Figure 1. Enzyme-linked cocaine detection using split aptamer ligation. The presence of cocaine results in covalent pull-down of biotin to the microplate surface. Cocaine binding can be interrupted during washing steps without impacting the outcome of the assay. Biotin is detected by conjugation to streptavidin−horseradish peroxidase (SA-HRP) followed by addition of chromogenic TMB substrate.

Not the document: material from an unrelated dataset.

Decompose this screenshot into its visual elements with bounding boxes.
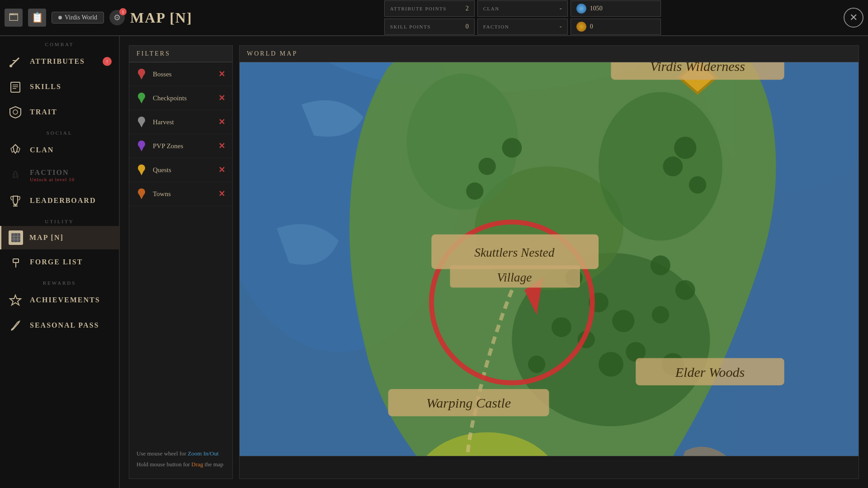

In principle, this type of sandwich assay could be executed without the covalent DNA ligation step. However, the binding affinity of the cocaine split aptamer is modest at about 100 μM,18 and aptamer assembly is highly susceptible to variables such as salt concentration.16 Thus, the conversion of cocaine binding into the outcome of covalent ligation via StAPL improves both detection sensitivity and reproducibility, as the binding interaction between cocaine and the split aptamer can be altered or disrupted in washing and analysis steps without impacting the outcome of the assay. Here we report the first aptamer-based analogue of traditional sandwich ELISA capable of small-molecule detection. Our StAPL technology is a critical aspect of this assay format, as a detectible signal is only observed when split aptamer assembly events are trapped by covalent ligation. Using this assay, we demonstrate detection of cocaine at concentrations of 100 nM−100 μM in buffer and 1−100 μM human blood serum. The detection limit of 1 μM in serum represents and improvement of two orders of magnitude over previously reported split aptamer-based sensors. Thus, we propose that StAPL is not only a critical aspect of the ELISA format reported here, but could be utilized to improve detection sensitivity in a wide variety assay formats. Moreover, DNA split aptamers can be generated for a variety of small-molecule targets, making this research broadly applicable for detection of small-molecule analytes in biological samples.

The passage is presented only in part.